Es wäre unmöglich, die Aufregung zu schildern, mit der Mevrouw Soltersdrop im Zimmer allein zurückblieb. Bald setzte sie sich, bald sprang sie trotz ihrer Beleibtheit wieder auf, sobald sie nur draußen Schritte hörte, und die Knie zitterten ihr ordentlich, als plötzlich die Tür aufging und Salomon Holderbreit, den so lange verschollenen Valentijn Joost an der Hand, das Zimmer betrat. Valentijn Joost verdient indessen eine kurze Beschreibung. Es war eine kleine, ziemlich wohlbeleibte Gestalt, nicht mehr ganz jung, mit einem gelben, von Sommersprossen fast zu reichlich bedachten Gesicht. Darin stand außerdem ein Paar sehr großer wasserblauer Augen, die mit dem dunklen Haar und den sehr weißen Zähnen seinen Zügen wohl nicht viel Ausdruck verliehen, hätte er die Augen nicht stets weit aufgerissen. Eigentümlich waren nur seine Bewegungen, als er durchs Zimmer ging. Er tat das nämlich mit großen Schritten, wobei er aber nur äußerst vorsichtig auftrat, als ob er sich scheue, unnötiges Geräusch zu machen. Da er die Finger etwas gespreizt trug, hätte es ihm vielleicht einen komischen Anschein gegeben; der bleibend melancholische und bestürzte Ausdruck seiner Züge milderte das aber wieder, denn er glich frappant einem Menschen, der eben eine überraschende und sehr traurige Nachricht bekommen hat. Mynheer Joost mochte zwischen vierzig und fünfzig Jahre alt sein – vielleicht war er noch älter, es ließ sich nicht so genau bestimmen. Übrigens ging er sehr anständig, wenn auch gerade nicht dem Klima angemessen, in Schwarz gekleidet, was seine Erscheinung eher noch etwas düsterer und wehmütiger machte.

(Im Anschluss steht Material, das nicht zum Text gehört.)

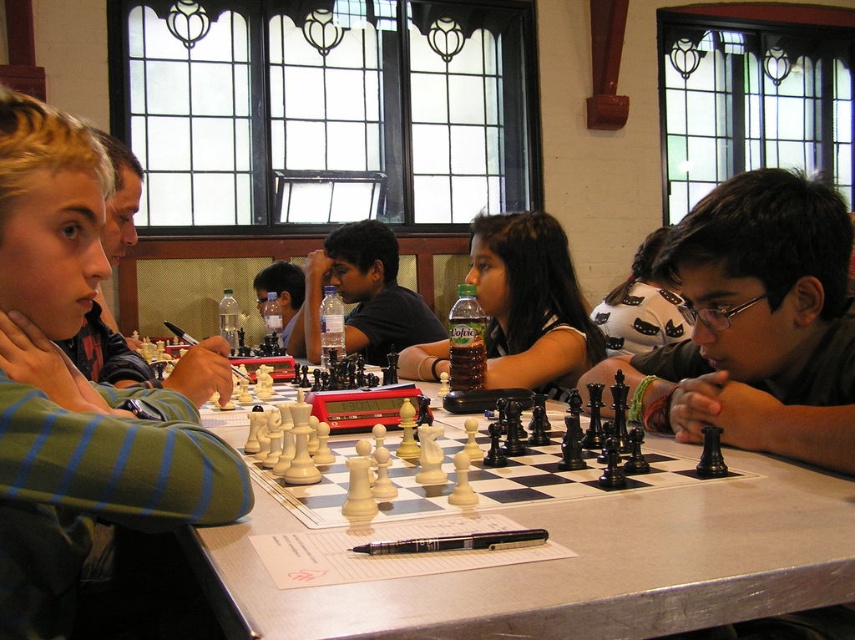 Please provide the coordinates of the black glossy chess pieces at center in the image. The coordinates should be in the format of a point with two decimal places, like 0.506, 0.884.

The coordinates of the black glossy chess pieces at center are at point (755,323). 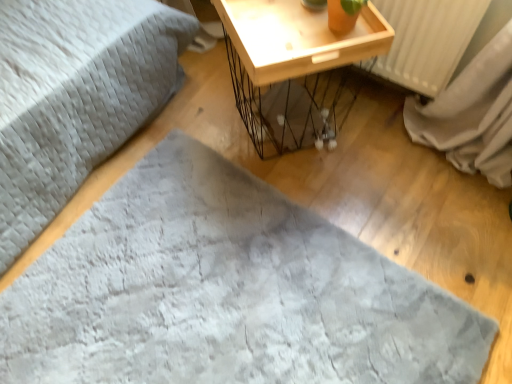 I want to click on wooden tray at upper right, so click(x=295, y=67).

The height and width of the screenshot is (384, 512). Describe the element at coordinates (295, 67) in the screenshot. I see `wooden tray at upper right` at that location.

Where is `gray soft fabric at center`? The width and height of the screenshot is (512, 384). gray soft fabric at center is located at coordinates (226, 292).

Image resolution: width=512 pixels, height=384 pixels. Describe the element at coordinates (226, 292) in the screenshot. I see `gray soft fabric at center` at that location.

Where is `wooden tray at upper right`? The height and width of the screenshot is (384, 512). wooden tray at upper right is located at coordinates coord(295,67).

Is gray soft fabric at center to the left of wooden tray at upper right from the viewer's perspective?

Yes, gray soft fabric at center is to the left of wooden tray at upper right.

In the image, is gray soft fabric at center positioned in front of or behind wooden tray at upper right?

gray soft fabric at center is in front of wooden tray at upper right.

Which point is more forward, (258, 284) or (240, 65)?

Positioned in front is point (258, 284).

From the image's perspective, would you say gray soft fabric at center is positioned over wooden tray at upper right?

Actually, gray soft fabric at center appears below wooden tray at upper right in the image.

From the picture: From a real-world perspective, is gray soft fabric at center on top of wooden tray at upper right?

Actually, gray soft fabric at center is physically below wooden tray at upper right in the real world.

Which of these two, gray soft fabric at center or wooden tray at upper right, is thinner?

wooden tray at upper right is thinner.

Is gray soft fabric at center taller than wooden tray at upper right?

No, gray soft fabric at center is not taller than wooden tray at upper right.

Can you confirm if gray soft fabric at center is smaller than wooden tray at upper right?

Yes.

Is gray soft fabric at center inside or outside of wooden tray at upper right?

gray soft fabric at center is located beyond the bounds of wooden tray at upper right.

Is the surface of gray soft fabric at center in direct contact with wooden tray at upper right?

gray soft fabric at center and wooden tray at upper right are clearly separated.

Is gray soft fabric at center facing towards wooden tray at upper right?

No, gray soft fabric at center is not oriented towards wooden tray at upper right.

Image resolution: width=512 pixels, height=384 pixels. Identify the location of table behind the gray soft fabric at center. (295, 67).

Considering the relative positions of wooden tray at upper right and gray soft fabric at center in the image provided, is wooden tray at upper right to the right of gray soft fabric at center from the viewer's perspective?

Indeed, wooden tray at upper right is positioned on the right side of gray soft fabric at center.

Does wooden tray at upper right come in front of gray soft fabric at center?

No, wooden tray at upper right is behind gray soft fabric at center.

Considering the positions of point (282, 45) and point (246, 320), is point (282, 45) closer or farther from the camera than point (246, 320)?

Clearly, point (282, 45) is closer to the camera than point (246, 320).

From the image's perspective, which one is positioned lower, wooden tray at upper right or gray soft fabric at center?

gray soft fabric at center, from the image's perspective.

From a real-world perspective, is wooden tray at upper right positioned over gray soft fabric at center based on gravity?

Yes, from a real-world perspective, wooden tray at upper right is above gray soft fabric at center.

Which object is wider, wooden tray at upper right or gray soft fabric at center?

With larger width is gray soft fabric at center.

Considering the sizes of objects wooden tray at upper right and gray soft fabric at center in the image provided, who is shorter, wooden tray at upper right or gray soft fabric at center?

Standing shorter between the two is gray soft fabric at center.

Based on the photo, does wooden tray at upper right have a larger size compared to gray soft fabric at center?

Yes, wooden tray at upper right is bigger than gray soft fabric at center.

Is wooden tray at upper right positioned beyond the bounds of gray soft fabric at center?

wooden tray at upper right is positioned outside gray soft fabric at center.

Is wooden tray at upper right touching gray soft fabric at center?

No, wooden tray at upper right is not next to gray soft fabric at center.

Is wooden tray at upper right facing away from gray soft fabric at center?

No, wooden tray at upper right is not facing away from gray soft fabric at center.

The height and width of the screenshot is (384, 512). In the image, there is a wooden tray at upper right. Identify the location of sheet below it (from a real-world perspective). (226, 292).

Locate an element on the screen. The height and width of the screenshot is (384, 512). sheet on the left side of wooden tray at upper right is located at coordinates click(x=226, y=292).

Find the location of a particular element. Image resolution: width=512 pixels, height=384 pixels. sheet beneath the wooden tray at upper right (from a real-world perspective) is located at coordinates (226, 292).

Als der wohl um acht Zoll größere Holderbreit mit dieser Persönlichkeit, die er am Arm hielt und fast hinter sich her zog, im Zimmer erschien, würde ein unbefangener Zuschauer kaum den wahren Sachverhalt erraten haben. Es sah weit eher aus, als ob der Geistliche den kleinen bestürzten Mann irgendwo auf einer faulen Tat ertappt und hierher geschleppt habe, damit er sein Urteil vernehme und seine Strafe empfange, und mit einer wahren Armensündermiene folgte ihm Mynheer Joost – weil er eben nicht anders konnte. Als er aber die Tür hinter sich zugedrückt hatte, machte er sich von Holderbreits Hand los, ließ beide Arme gerade herunterhängen, beugte den Kopf, den er etwas auf die Seite legte, nach vorn, sah mit den großen blauen und etwas wässerigen Augen in die Höhe und sagte: »Grietje!«

»Lassen Sie uns allein, ehrwürdiger Herr«, sagte die Frau, ohne von dem Stuhl aufzustehen, in den sie wieder gesunken war, oder dem Eintretenden nur mehr als einen flüchtigen Blick zuzuwerfen. »Lassen Sie uns wenigstens für kurze Zeit allein, ich – habe einiges mit Valentijn Joost zu besprechen, was ich gern unter vier Augen abmachen möchte.« Salomon Holderbreit neigte langsam das Haupt, warf noch einen milden, versöhnenden Blick auf die Frau und verließ dann langsam und, wie es schien, tief bewegt das Zimmer.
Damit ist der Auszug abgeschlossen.